Dataset entries:
▬▬▬
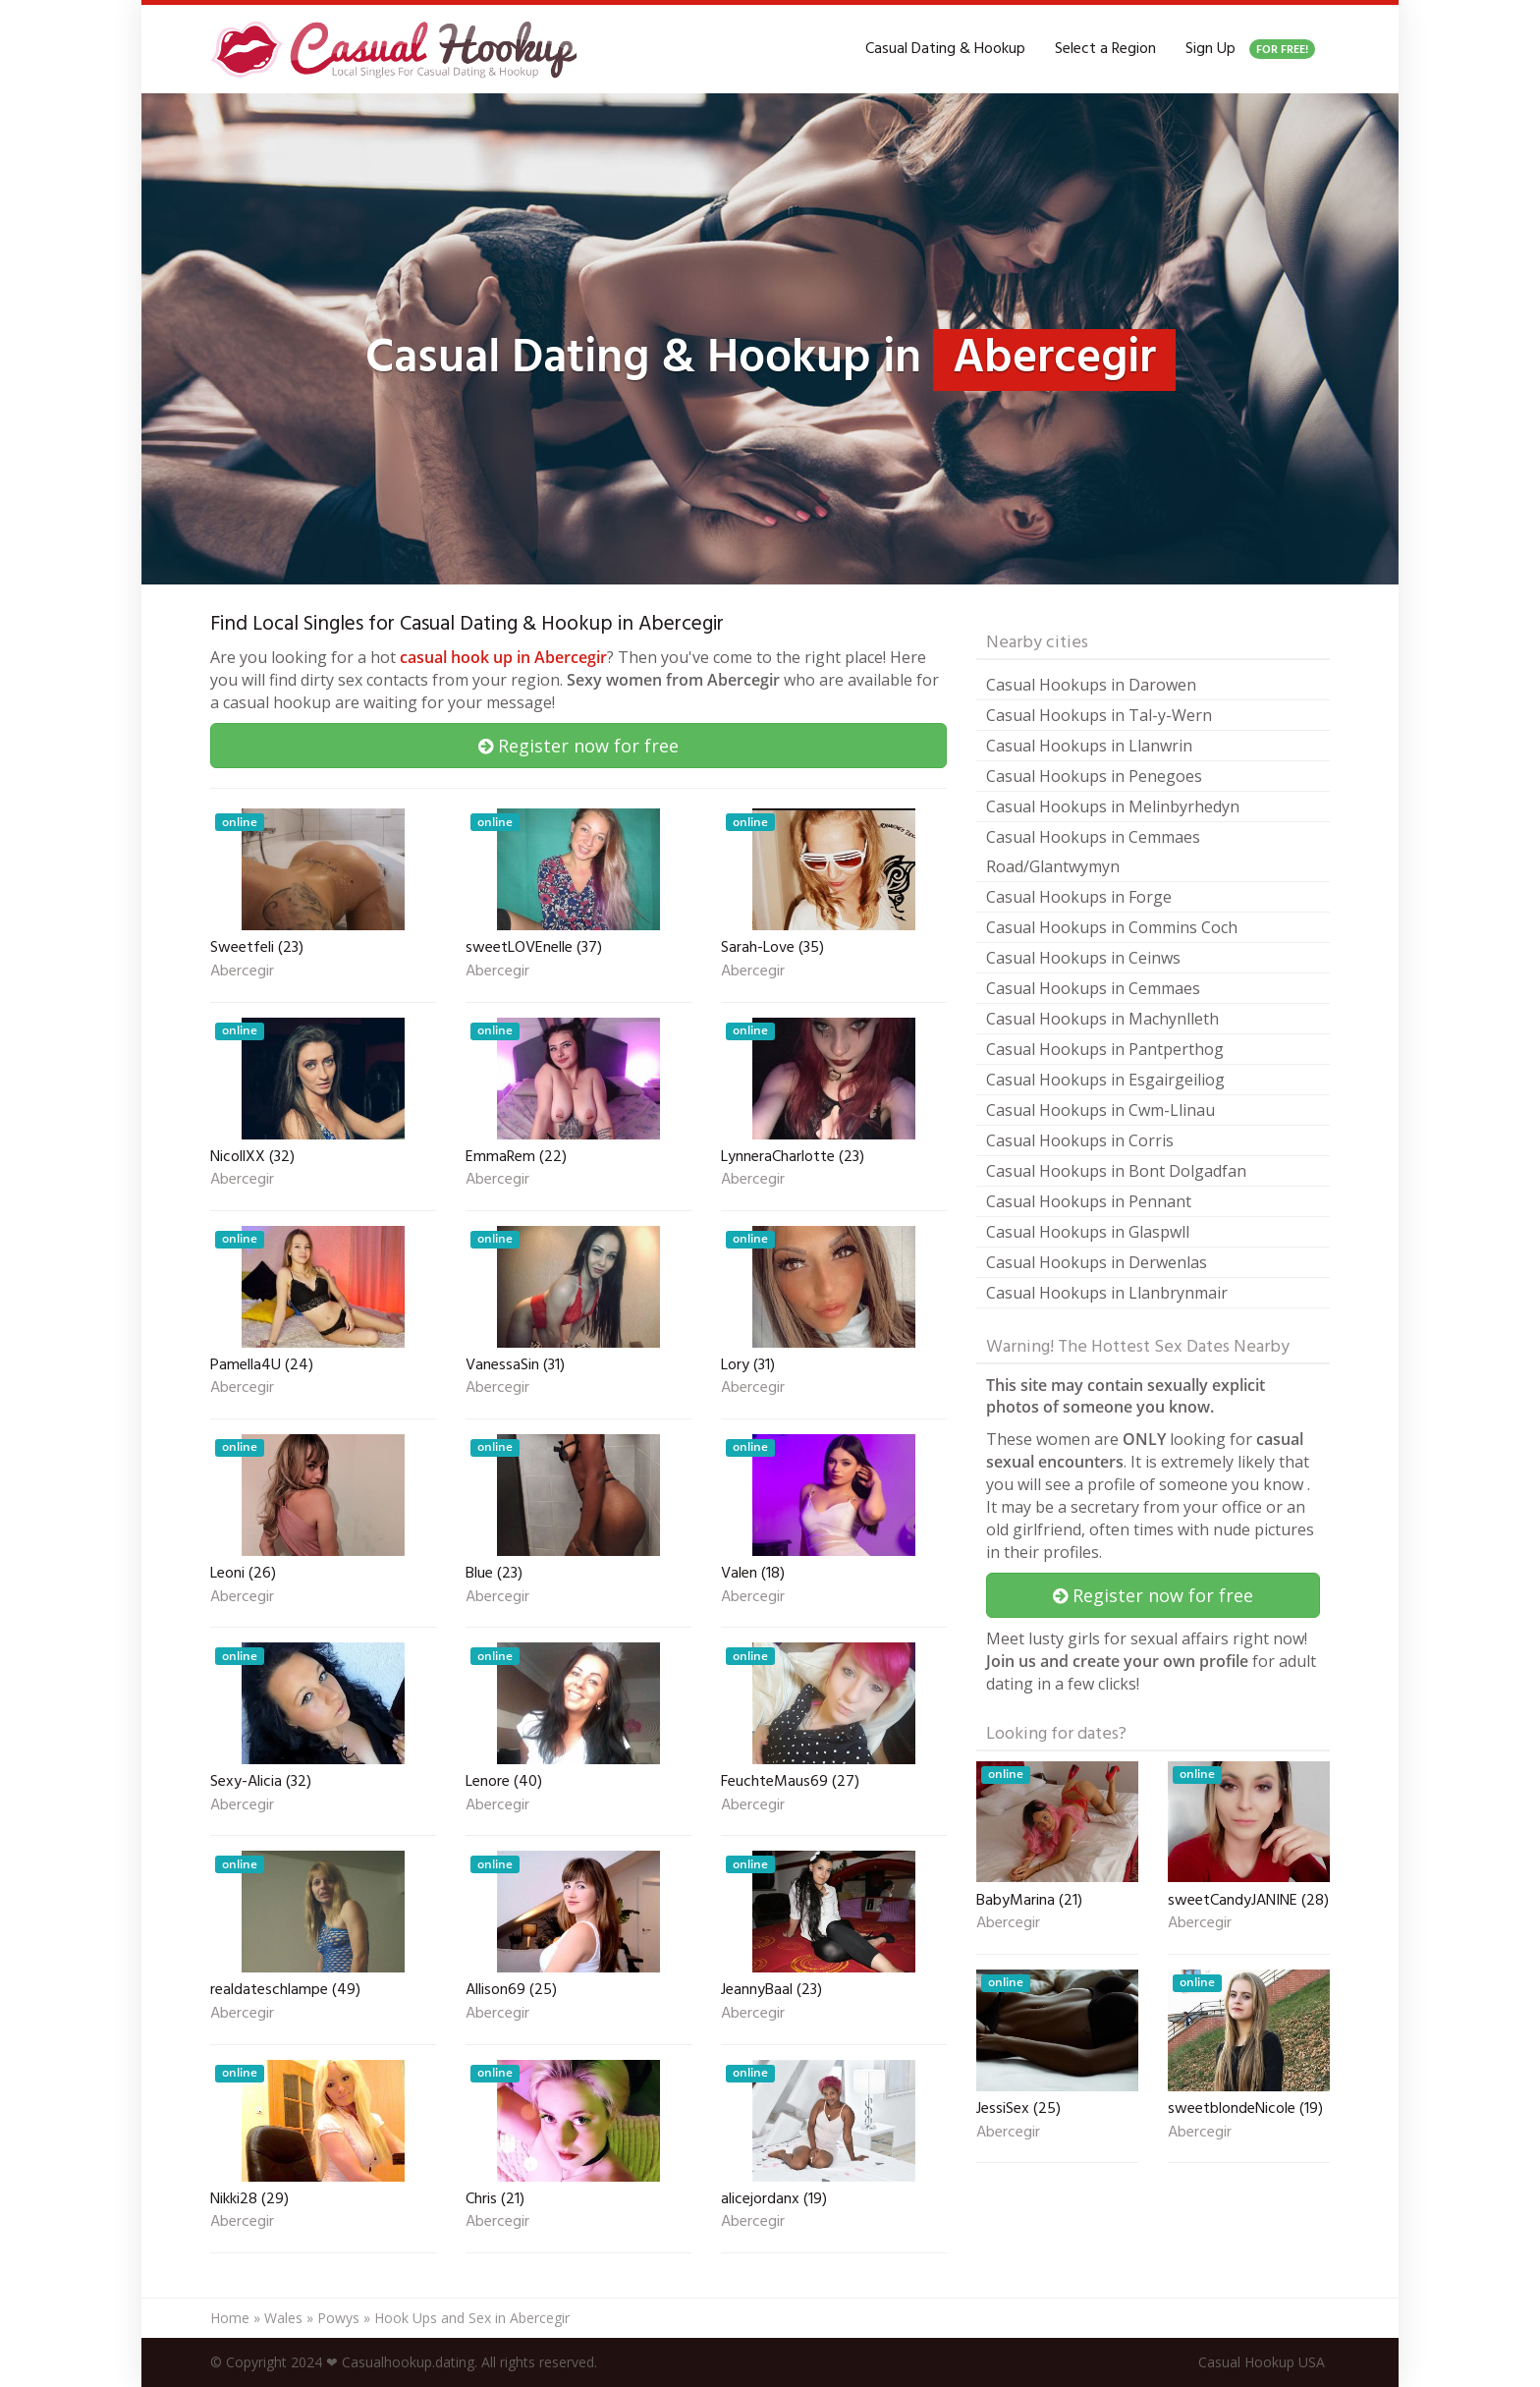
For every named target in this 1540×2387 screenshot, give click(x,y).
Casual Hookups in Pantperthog (1105, 1049)
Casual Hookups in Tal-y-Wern (1099, 715)
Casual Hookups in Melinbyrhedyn (1112, 806)
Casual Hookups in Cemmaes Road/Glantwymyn (1093, 851)
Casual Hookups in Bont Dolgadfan (1116, 1171)
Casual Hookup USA (1261, 2362)
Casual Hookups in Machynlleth (1102, 1018)
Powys (338, 2317)
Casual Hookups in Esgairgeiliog (1105, 1079)
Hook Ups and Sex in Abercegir (472, 2317)
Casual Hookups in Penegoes (1094, 776)
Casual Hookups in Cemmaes (1093, 988)
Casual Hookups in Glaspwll (1087, 1232)
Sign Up (1250, 49)
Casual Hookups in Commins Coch (1112, 927)
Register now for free (578, 745)
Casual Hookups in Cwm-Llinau (1100, 1110)
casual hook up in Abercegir (503, 657)
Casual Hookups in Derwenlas (1096, 1262)
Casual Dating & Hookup (945, 49)
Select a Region (1105, 49)
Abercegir (242, 972)
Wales (283, 2317)
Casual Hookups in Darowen (1091, 684)
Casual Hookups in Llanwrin (1089, 745)
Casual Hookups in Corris (1080, 1140)
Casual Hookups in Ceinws (1083, 958)
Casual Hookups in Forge (1079, 897)
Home (229, 2317)
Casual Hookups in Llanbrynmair (1107, 1293)
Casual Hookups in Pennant (1088, 1201)
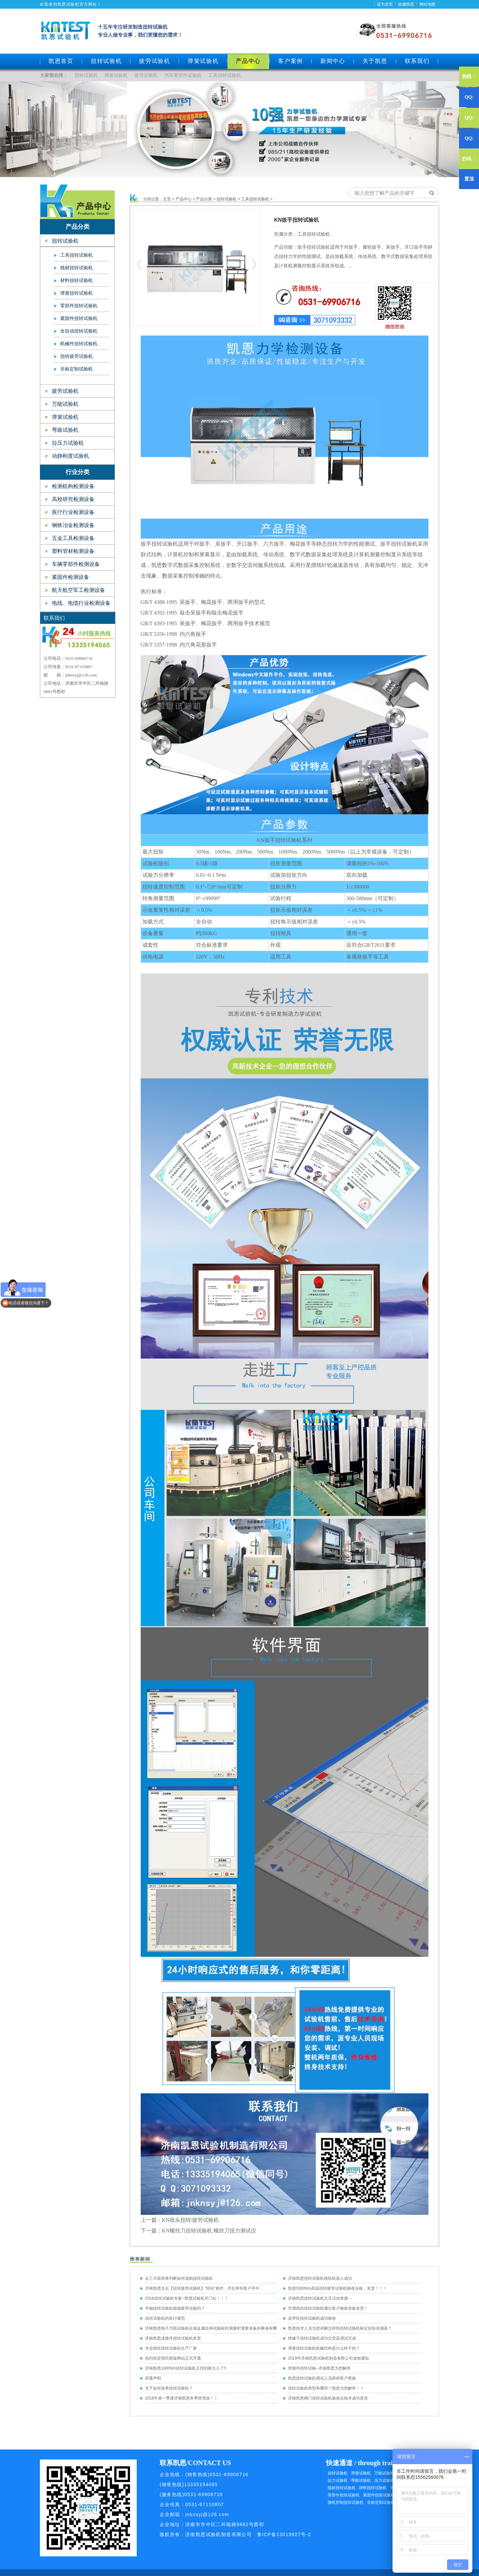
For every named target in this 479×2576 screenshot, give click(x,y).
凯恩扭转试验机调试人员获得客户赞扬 (322, 2378)
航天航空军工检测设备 (78, 590)
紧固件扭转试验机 (78, 318)
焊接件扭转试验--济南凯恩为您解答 (319, 2368)
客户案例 (290, 61)
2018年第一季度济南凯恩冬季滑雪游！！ (181, 2398)
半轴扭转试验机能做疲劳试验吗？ (175, 2308)
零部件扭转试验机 (78, 305)
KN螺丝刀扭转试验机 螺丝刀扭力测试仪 (209, 2230)
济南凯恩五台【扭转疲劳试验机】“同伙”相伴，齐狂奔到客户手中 (202, 2288)
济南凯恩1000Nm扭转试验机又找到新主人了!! (185, 2368)
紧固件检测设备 (70, 577)
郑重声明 (153, 2378)
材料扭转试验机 (76, 280)
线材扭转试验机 (76, 267)
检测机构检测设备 (73, 486)
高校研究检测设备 (73, 499)
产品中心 (184, 199)
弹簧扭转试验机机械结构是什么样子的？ (324, 2348)
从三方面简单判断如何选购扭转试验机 (179, 2278)
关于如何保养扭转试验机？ (169, 2388)
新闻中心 (332, 61)
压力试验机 (384, 2480)
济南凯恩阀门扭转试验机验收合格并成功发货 (328, 2398)
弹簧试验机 (203, 61)
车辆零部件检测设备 (76, 564)
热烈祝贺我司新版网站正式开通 (173, 2358)
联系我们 (417, 61)
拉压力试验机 (68, 443)
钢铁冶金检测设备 (73, 525)
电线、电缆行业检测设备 (81, 603)
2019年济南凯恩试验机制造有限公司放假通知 (328, 2358)
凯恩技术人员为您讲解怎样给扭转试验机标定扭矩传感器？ (340, 2328)
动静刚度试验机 (70, 456)
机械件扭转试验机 (78, 343)
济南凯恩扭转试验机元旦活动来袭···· (320, 2298)
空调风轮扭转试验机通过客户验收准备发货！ (328, 2308)
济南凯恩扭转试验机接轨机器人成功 (320, 2278)
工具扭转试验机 (224, 75)
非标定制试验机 (76, 369)
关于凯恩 (375, 61)
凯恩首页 (61, 61)
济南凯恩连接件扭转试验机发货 (173, 2338)
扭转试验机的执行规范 (165, 2318)
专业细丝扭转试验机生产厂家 (171, 2348)
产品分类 (204, 199)
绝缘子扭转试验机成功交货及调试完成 (322, 2338)
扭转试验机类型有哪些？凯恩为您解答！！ (326, 2388)
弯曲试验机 (65, 430)
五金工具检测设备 (73, 538)
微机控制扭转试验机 (346, 2502)
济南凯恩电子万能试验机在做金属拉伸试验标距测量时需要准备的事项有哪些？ (211, 2329)
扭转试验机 (106, 61)
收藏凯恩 (406, 4)
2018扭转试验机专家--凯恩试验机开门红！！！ (187, 2298)
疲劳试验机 (154, 61)
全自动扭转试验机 (78, 331)
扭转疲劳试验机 (76, 356)
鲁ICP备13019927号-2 (284, 2534)
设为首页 (385, 4)
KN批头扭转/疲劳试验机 (190, 2220)
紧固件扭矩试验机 (379, 2495)
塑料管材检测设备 (73, 551)
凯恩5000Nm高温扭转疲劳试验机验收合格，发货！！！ (337, 2288)
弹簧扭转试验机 (76, 293)
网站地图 (427, 4)
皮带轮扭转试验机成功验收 (312, 2318)
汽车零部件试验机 (183, 75)
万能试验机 (65, 404)
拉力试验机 (338, 2480)
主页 (167, 199)
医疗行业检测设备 (73, 512)
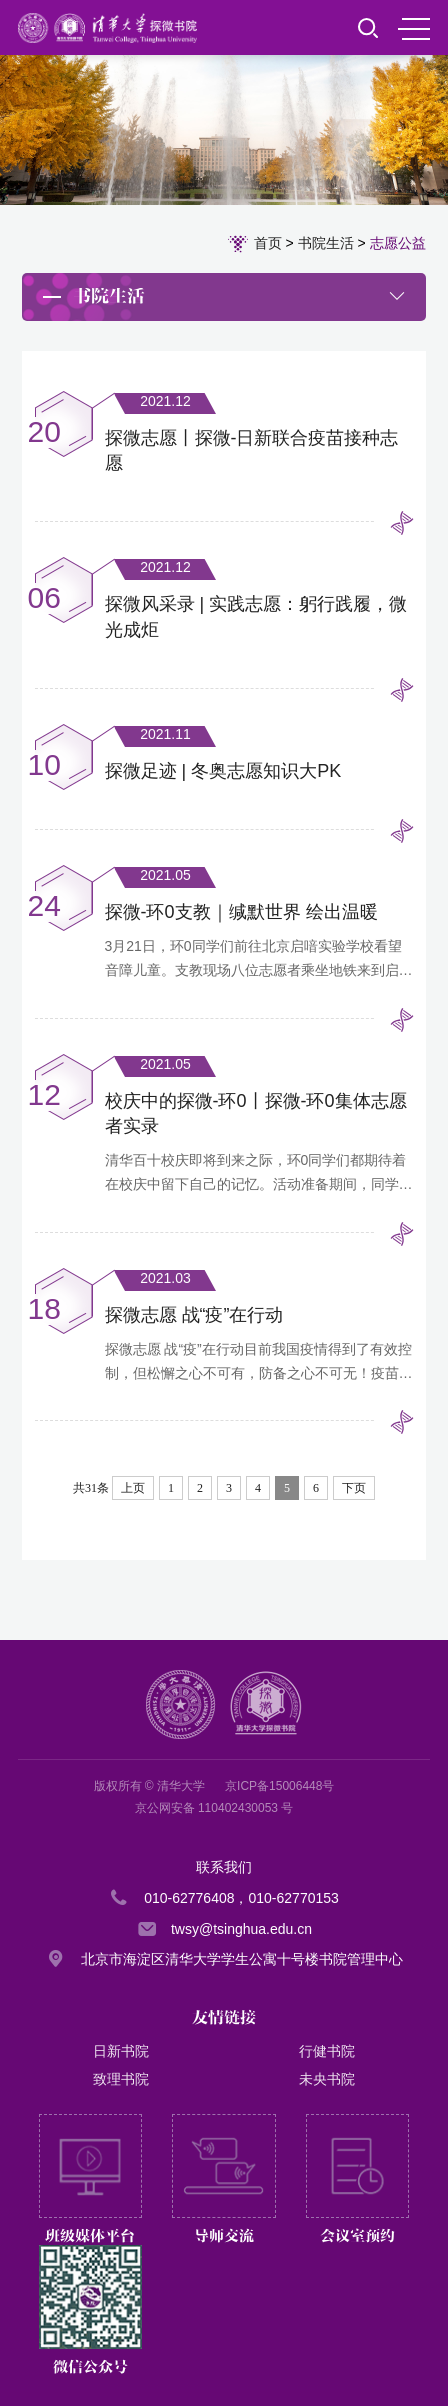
▬▬▬
• EXERCISE DIRECTIONS: Would you mind repeating the records above exactly, without the pictures?

• SOLVED PROBLEM:
For every named target in this 1540×2387 screenshot, give click(x,y).
Casual Hookups in Pantperthog (1105, 1049)
Casual Hookups in Tal-y-Wern (1099, 715)
Casual Hookups in Melinbyrhedyn (1112, 806)
Casual Hookups in Cemmaes Road/Glantwymyn (1093, 851)
Casual Hookups in Bont Dolgadfan (1116, 1171)
Casual Hookup USA (1261, 2362)
Casual Hookups in Machynlleth (1102, 1018)
Powys (338, 2317)
Casual Hookups in Esgairgeiliog (1105, 1079)
Hook Ups and Sex in Abercegir (472, 2317)
Casual Hookups in Penegoes (1094, 776)
Casual Hookups in Cemmaes (1093, 988)
Casual Hookups in Glaspwll (1087, 1232)
Sign Up (1250, 49)
Casual Hookups in Commins Coch (1112, 927)
Register now for free (578, 745)
Casual Hookups in Cwm-Llinau (1100, 1110)
casual hook up in Abercegir (503, 657)
Casual Hookups in Derwenlas (1096, 1262)
Casual Dating & Hookup (945, 49)
Select a Region (1105, 49)
Abercegir (242, 972)
Wales (283, 2317)
Casual Hookups in Darowen (1091, 684)
Casual Hookups in Llanwrin (1089, 745)
Casual Hookups in Corris (1080, 1140)
Casual Hookups in Ceinws (1083, 958)
Casual Hookups in Forge (1079, 897)
Home (229, 2317)
Casual Hookups in Llanbrynmair (1107, 1293)
Casual Hookups in Pennant (1088, 1201)
For every named target in this 479×2576 screenshot, give click(x,y).
凯恩扭转试验机调试人员获得客户赞扬 (322, 2378)
航天航空军工检测设备 (78, 590)
紧固件扭转试验机 (78, 318)
焊接件扭转试验--济南凯恩为您解答 (319, 2368)
客户案例 (290, 61)
2018年第一季度济南凯恩冬季滑雪游！！ (181, 2398)
半轴扭转试验机能做疲劳试验吗？ (175, 2308)
零部件扭转试验机 (78, 305)
KN螺丝刀扭转试验机 螺丝刀扭力测试仪 (209, 2230)
济南凯恩五台【扭转疲劳试验机】“同伙”相伴，齐狂奔到客户手中 (202, 2288)
济南凯恩1000Nm扭转试验机又找到新主人了!! (185, 2368)
紧固件检测设备 (70, 577)
郑重声明 (153, 2378)
材料扭转试验机 (76, 280)
线材扭转试验机 (76, 267)
检测机构检测设备 (73, 486)
高校研究检测设备 (73, 499)
产品中心 (184, 199)
弹簧扭转试验机机械结构是什么样子的？ (324, 2348)
从三方面简单判断如何选购扭转试验机 (179, 2278)
关于如何保养扭转试验机？ (169, 2388)
新闻中心 (332, 61)
压力试验机 (384, 2480)
济南凯恩阀门扭转试验机验收合格并成功发货 (328, 2398)
弹簧试验机 (203, 61)
车辆零部件检测设备 (76, 564)
热烈祝贺我司新版网站正式开通 (173, 2358)
联系我们 (417, 61)
拉压力试验机 (68, 443)
钢铁冶金检测设备 (73, 525)
电线、电缆行业检测设备 (81, 603)
2019年济南凯恩试验机制造有限公司放假通知 (328, 2358)
凯恩技术人员为您讲解怎样给扭转试验机标定扭矩传感器？ (340, 2328)
动静刚度试验机 (70, 456)
机械件扭转试验机 (78, 343)
济南凯恩扭转试验机元旦活动来袭···· (320, 2298)
空调风轮扭转试验机通过客户验收准备发货！ (328, 2308)
济南凯恩扭转试验机接轨机器人成功 (320, 2278)
工具扭转试验机 (224, 75)
非标定制试验机 (76, 369)
关于凯恩 (375, 61)
凯恩首页 (61, 61)
济南凯恩连接件扭转试验机发货 (173, 2338)
扭转试验机的执行规范 (165, 2318)
专业细丝扭转试验机生产厂家 (171, 2348)
产品分类 (204, 199)
绝缘子扭转试验机成功交货及调试完成 (322, 2338)
扭转试验机类型有哪些？凯恩为您解答！！ (326, 2388)
弯曲试验机 (65, 430)
五金工具检测设备 (73, 538)
微机控制扭转试验机 (346, 2502)
济南凯恩电子万能试验机在做金属拉伸试验标距测量时需要准备的事项有哪些？ (211, 2329)
扭转试验机 (106, 61)
收藏凯恩 (406, 4)
2018扭转试验机专家--凯恩试验机开门红！！！ (187, 2298)
疲劳试验机 (154, 61)
全自动扭转试验机 (78, 331)
扭转疲劳试验机 (76, 356)
鲁ICP备13019927号-2 (284, 2534)
设为首页 (385, 4)
KN批头扭转/疲劳试验机 (190, 2220)
紧固件扭矩试验机 (379, 2495)
塑料管材检测设备 (73, 551)
凯恩5000Nm高温扭转疲劳试验机验收合格，发货！！！ (337, 2288)
弹簧扭转试验机 (76, 293)
网站地图 (427, 4)
皮带轮扭转试验机成功验收 (312, 2318)
汽车零部件试验机 (183, 75)
万能试验机 (65, 404)
拉力试验机 (338, 2480)
主页 (167, 199)
医疗行业检测设备 (73, 512)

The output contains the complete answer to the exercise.